Mike Pittman called as BSC church planting leader
K. Allan Blume, BR Editor
February 04, 2019

Mike Pittman called as BSC church planting leader

Mike Pittman called as BSC church planting leader
K. Allan Blume, BR Editor
February 04, 2019

Mike Pittman, church planter and lead pastor of Vertical Church in Lumberton, was approved as the new Church Planting Team Leader for the Baptist State Convention of North Carolina (BSC) by the convention’s Executive Committee (EC) on January 29.

BSC’s Executive Leader for Church Planting and Missions Partnerships, Chuck Register, presented Pittman to the EC after conducting a nationwide search to replace Mark Gray, who recently retired.

“From a human perspective, church planting in North Carolina has been built on the shoulders of Mark Gray,” Register told the EC. “He’s provided outstanding leadership for our church planting team.”

On learning about Gray’s plan to retire, Register said he began looking for someone who has the “passion, knowledge and the administrative ability to lead our church planting team.”

He invited recommendations from his counterparts in other state conventions, staff at the North American Mission Board and those involved with church planting in North Carolina. Register said he interviewed candidates from various parts of the country including the Midwest, New England and several southern states.

“Through that process, it became obvious that Mike Pittman is the best man to lead our church planting efforts.”

Pittman has served Vertical Church since 2011. The multi-site church added locations in Bladen in 2013 and Pembroke in 2015. The church has celebrated more than 400 baptisms in seven years.

Pittman has served as a contract worker on the BSC’s church planting team since 2014, and is the primary coach in southeast North Carolina as well as a trainer for church planters in the state. He has been involved in helping develop the Sending Church Collective, a tool that helps multiply church planting in the state.

“This is a gentleman who understands the traditional, local church, which comprises a large segment of North Carolina Baptist life, having spent 11 years on staff of Hyde Park Baptist Church in Lumberton,” Register added. “He comes to us not only with a passion, knowledge and experience in church planting and church multiplication, he comes to us with an understanding of the established, traditional local church.”

“He is a proven church planter that advocates and practices both disciple-making – which is our strategy – and church multiplication.”

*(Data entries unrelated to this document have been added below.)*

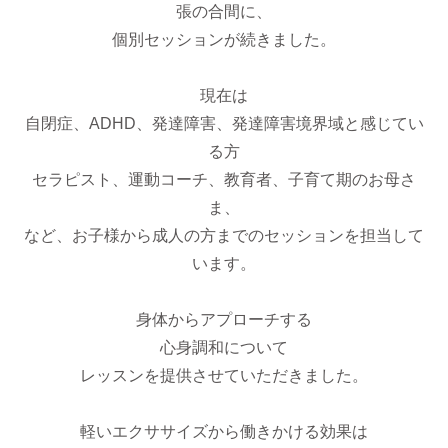
張の合間に、
個別セッションが続きました。
現在は
自閉症、ADHD、発達障害、発達障害境界域と感じてい
る方
セラピスト、運動コーチ、教育者、子育て期のお母さ
ま、
など、お子様から成人の方までのセッションを担当して
います。
身体からアプローチする
心身調和について
レッスンを提供させていただきました。
軽いエクササイズから働きかける効果は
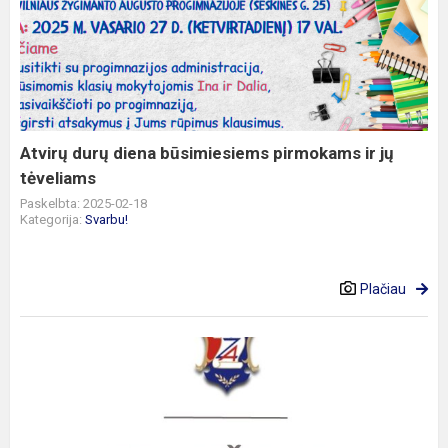
durų
diena
būsimiesiems
pirmokams
ir
jų
tėveliams
Atvirų durų diena būsimiesiems pirmokams ir jų
tėveliams
Paskelbta: 2025-02-18
Kategorija:
Svarbu!
Plačiau
Vadovėlių
atnaujinimas
2024
metais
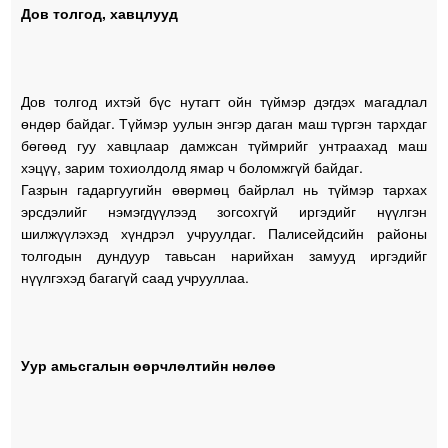
Дов толгод, хавцлууд
Дов толгод ихтэй бүс нутагт ойн түймэр дэгдэх магадлал
өндөр байдаг. Түймэр уулын энгэр даган маш түргэн тархдаг
бөгөөд гуу хавцлаар дамжсан түймрийг унтраахад маш
хэцүү, зарим тохиолдолд ямар ч боломжгүй байдаг.
Газрын гадаргуугийн өвөрмөц байрлал нь түймэр тархах
эрсдэлийг нэмэгдүүлээд зогсохгүй иргэдийг нүүлгэн
шилжүүлэхэд хүндрэл учруулдаг. Палисейдсийн районы
толгодын дундуур тавьсан нарийхан замууд иргэдийг
нүүлгэхэд багагүй саад учрууллаа.
Уур амьсгалын өөрчлөлтийн нөлөө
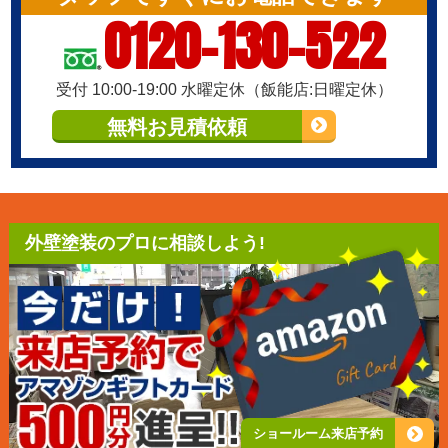
0120-130-522
受付 10:00-19:00 水曜定休（飯能店:日曜定休）
無料お見積依頼
外壁塗装のプロに相談しよう!
ショールーム来店予約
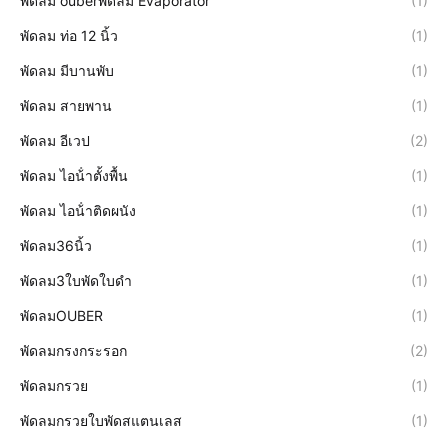
พัดลม ouberพัดลม Evaporator
(1)
พัดลม ท่อ 12 นิ้ว
(1)
พัดลม มีบานพับ
(1)
พัดลม สายพาน
(1)
พัดลม อีเวป
(2)
พัดลม ไอน้ําตั้งพื้น
(1)
พัดลม ไอน้ําติดผนัง
(1)
พัดลม36นิ้ว
(1)
พัดลม3ใบพัดใบดำ
(1)
พัดลมOUBER
(1)
พัดลมกรงกระรอก
(2)
พัดลมกรวย
(1)
พัดลมกรวยใบพัดสแตนเลส
(1)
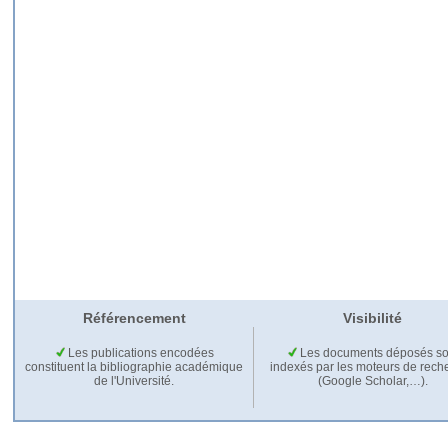
Référencement
Visibilité
Les publications encodées
Les documents déposés so
constituent la bibliographie académique
indexés par les moteurs de rech
de l'Université.
(Google Scholar,…).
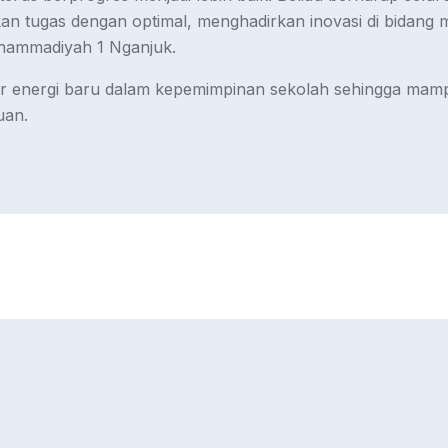
 tugas dengan optimal, menghadirkan inovasi di bidang m
hammadiyah 1 Nganjuk.
 lahir energi baru dalam kepemimpinan sekolah sehingga 
uan.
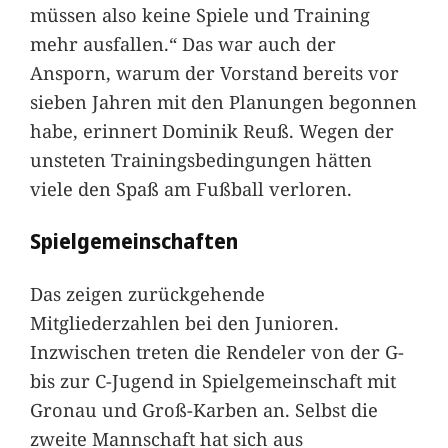
müssen also keine Spiele und Training
mehr ausfallen.“ Das war auch der
Ansporn, warum der Vorstand bereits vor
sieben Jahren mit den Planungen begonnen
habe, erinnert Dominik Reuß. Wegen der
unsteten Trainingsbedingungen hätten
viele den Spaß am Fußball verloren.
Spielgemeinschaften
Das zeigen zurückgehende
Mitgliederzahlen bei den Junioren.
Inzwischen treten die Rendeler von der G-
bis zur C-Jugend in Spielgemeinschaft mit
Gronau und Groß-Karben an. Selbst die
zweite Mannschaft hat sich aus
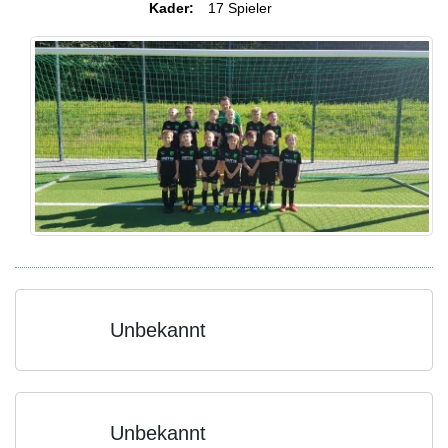
Kader:
17 Spieler
Unbekannt
Unbekannt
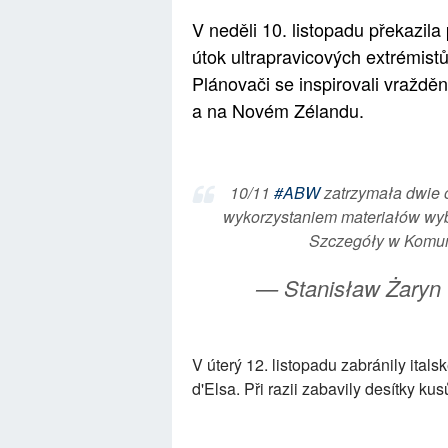
V neděli 10. listopadu překazil
útok ultrapravicových extrémist
Plánovači se inspirovali vražděn
a na Novém Zélandu.
10/11
#ABW
zatrzymała dwie 
wykorzystaniem materiałów wyb
Szczegóły w Komun
— Stanisław Żaryn
V úterý 12. listopadu zabránily ital
d'Elsa. Při razii zabavily desítky kus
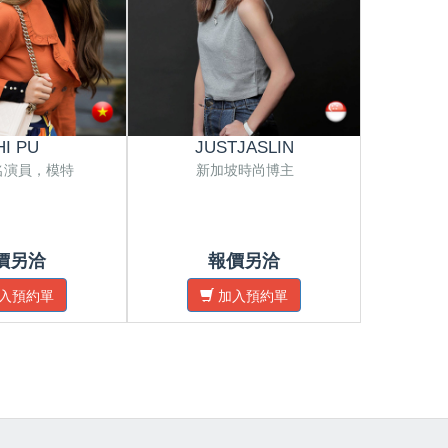
HI PU
JUSTJASLIN
E
名演員，模特
新加坡時尚博主
新加
價另洽
報價另洽
入預約單
加入預約單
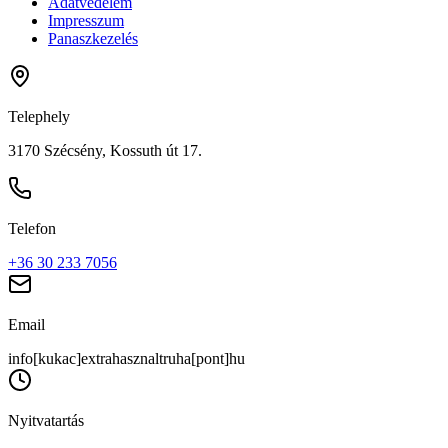
Adatvédelem
Impresszum
Panaszkezelés
Telephely
3170 Szécsény, Kossuth út 17.
Telefon
+36 30 233 7056
Email
info[kukac]extrahasznaltruha[pont]hu
Nyitvatartás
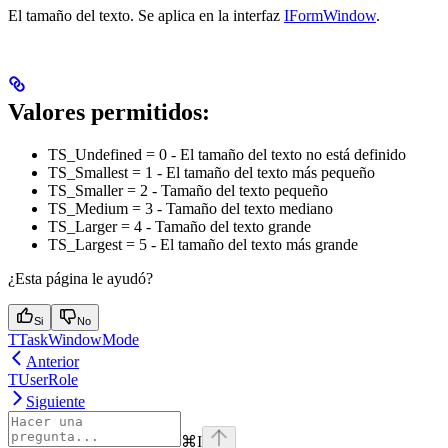
El tamaño del texto. Se aplica en la interfaz
IFormWindow
.
Valores permitidos:
TS_Undefined = 0 - El tamaño del texto no está definido
TS_Smallest = 1 - El tamaño del texto más pequeño
TS_Smaller = 2 - Tamaño del texto pequeño
TS_Medium = 3 - Tamaño del texto mediano
TS_Larger = 4 - Tamaño del texto grande
TS_Largest = 5 - El tamaño del texto más grande
¿Esta página le ayudó?
Si
No
TTaskWindowMode
Anterior
TUserRole
Siguiente
⌘
I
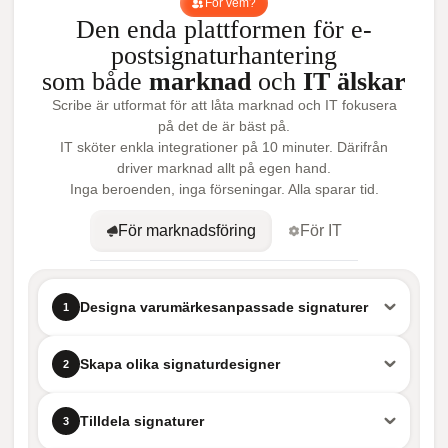
För vem?
Den enda plattformen för e-
postsignaturhantering
som både
marknad
och
IT älskar
Scribe är utformat för att låta marknad och IT fokusera
på det de är bäst på.
IT sköter enkla integrationer på 10 minuter. Därifrån
driver marknad allt på egen hand.
Inga beroenden, inga förseningar. Alla sparar tid.
För marknadsföring
För IT
Designa varumärkesanpassade signaturer
1
Skapa olika signaturdesigner
2
Tilldela signaturer
3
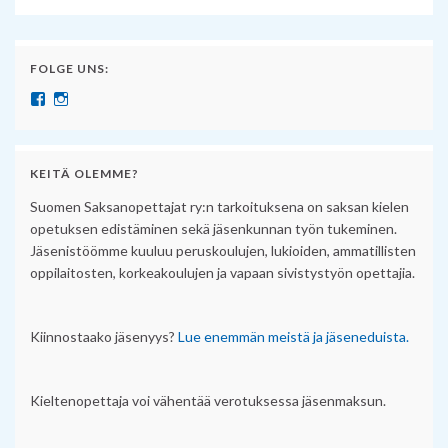
FOLGE UNS:
Näytä SuomenSaksanopettajat:n profiili Facebook palvelussa
Näytä suomensaksanopettajat:n profiili Instagram palvelussa
KEITÄ OLEMME?
Suomen Saksanopettajat ry:n tarkoituksena on saksan kielen
opetuksen edistäminen sekä jäsenkunnan työn tukeminen.
Jäsenistöömme kuuluu peruskoulujen, lukioiden, ammatillisten
oppilaitosten, korkeakoulujen ja vapaan sivistystyön opettajia.
Kiinnostaako jäsenyys?
Lue enemmän meistä ja jäseneduista.
Kieltenopettaja voi vähentää verotuksessa jäsenmaksun.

Pittman is a native of Maine. He told the EC he was not raised in church and dreamed of stardom in the music industry until his mid-20s.

At the age of 19, he attended Westside Baptist Church in Red Springs with his girlfriend who is now his wife.

“I heard the gospel for the first time in my life, … but my dreams for stardom were not over.”

At the age of 25, realizing he was married, had a child and did not have a record contract, Pittman said, “it’s time to grow up.” He returned to attending Westside Baptist. Four months later in a conversation with the pastor, he gave his life to Christ.

When presented to the EC as a candidate for the church planting position, Pittman said he often talks with other pastors about the need for a church planting movement in America.

“According to the traditional definition of a church planting movement, there isn’t one anywhere in North America,” he said.

He believes such a movement will help individual churches understand the call of God to reproduce the local church.

“I don’t know when we stopped understanding that God has called our church to reproduce,” said Pittman.

A church planting movement does not depend heavily on a “visionary, entrepreneurial individual’s dream,” he added, but instead it will depend on “prayer-soaked, vision-fed seeds in churches all across North Carolina. Without a supernatural move of God, this is dead in the water. But I believe God is about to do something amazing in our state. I relish the opportunity to be part of that.”

Pittman announced his resignation from Vertical Church February 3. He and his wife, Keyna, have two children.